> _Task item_
Each line below must be reproduced exactly, though the pictures are to be dropped.

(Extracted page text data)
════════════════

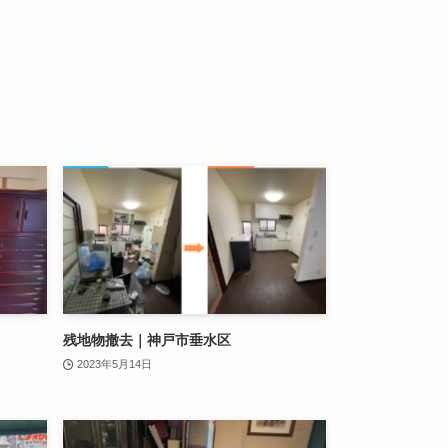
残地物撤去｜神戸市垂水区
2023年5月14日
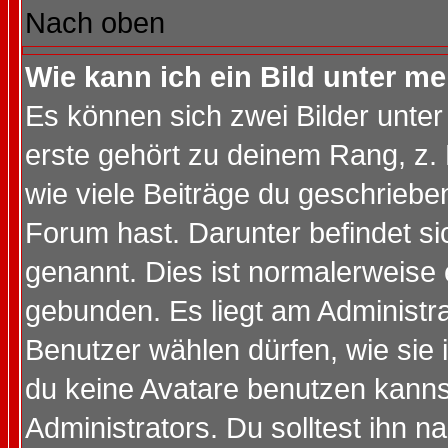
Nach oben
Wie kann ich ein Bild unter 
Es können sich zwei Bilder unt
erste gehört zu deinem Rang, z. 
wie viele Beiträge du geschriebe
Forum hast. Darunter befindet sic
genannt. Dies ist normalerweise
gebunden. Es liegt am Administra
Benutzer wählen dürfen, wie sie
du keine Avatare benutzen kanns
Administrators. Du solltest ihn 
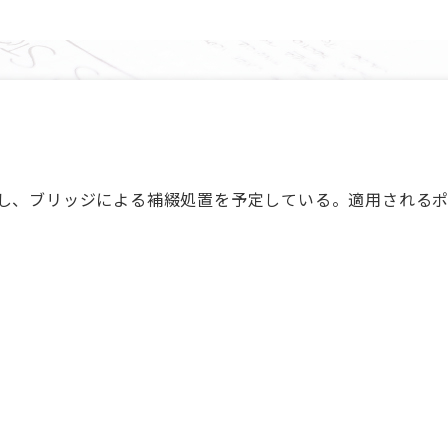
損し、ブリッジによる補綴処置を予定している。適用される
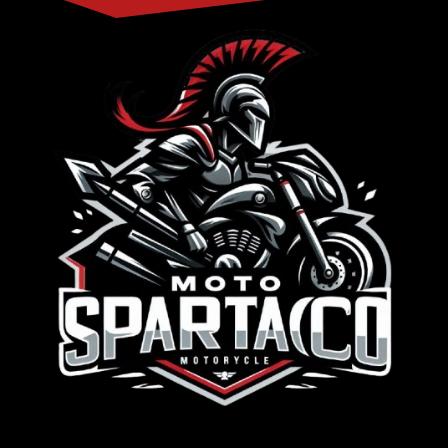
我們的目錄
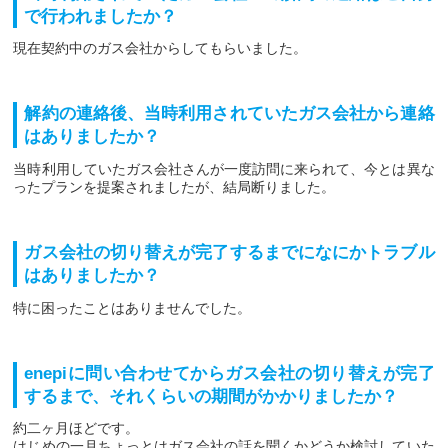
で行われましたか？
現在契約中のガス会社からしてもらいました。
解約の連絡後、当時利用されていたガス会社から連絡
はありましたか？
当時利用していたガス会社さんが一度訪問に来られて、今とは異な
ったプランを提案されましたが、結局断りました。
ガス会社の切り替えが完了するまでになにかトラブル
はありましたか？
特に困ったことはありませんでした。
enepiに問い合わせてからガス会社の切り替えが完了
するまで、それくらいの期間がかかりましたか？
約二ヶ月ほどです。
はじめの一月ちょっとはガス会社の話を聞くかどうか検討していた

════════════════

> _Worked solution_
残地物撤去｜神戸市垂水区
2023年5月14日
Nach oben
Wie kann ich ein Bild unter 
Es können sich zwei Bilder unt
erste gehört zu deinem Rang, z. 
wie viele Beiträge du geschriebe
Forum hast. Darunter befindet sic
genannt. Dies ist normalerweise
gebunden. Es liegt am Administra
Benutzer wählen dürfen, wie sie
du keine Avatare benutzen kanns
Administrators. Du solltest ihn 
損し、ブリッジによる補綴処置を予定している。適用される
我們的目錄
で行われましたか？
現在契約中のガス会社からしてもらいました。
解約の連絡後、当時利用されていたガス会社から連絡
はありましたか？
当時利用していたガス会社さんが一度訪問に来られて、今とは異な
ったプランを提案されましたが、結局断りました。
ガス会社の切り替えが完了するまでになにかトラブル
はありましたか？
特に困ったことはありませんでした。
enepiに問い合わせてからガス会社の切り替えが完了
するまで、それくらいの期間がかかりましたか？
約二ヶ月ほどです。
はじめの一月ちょっとはガス会社の話を聞くかどうか検討していた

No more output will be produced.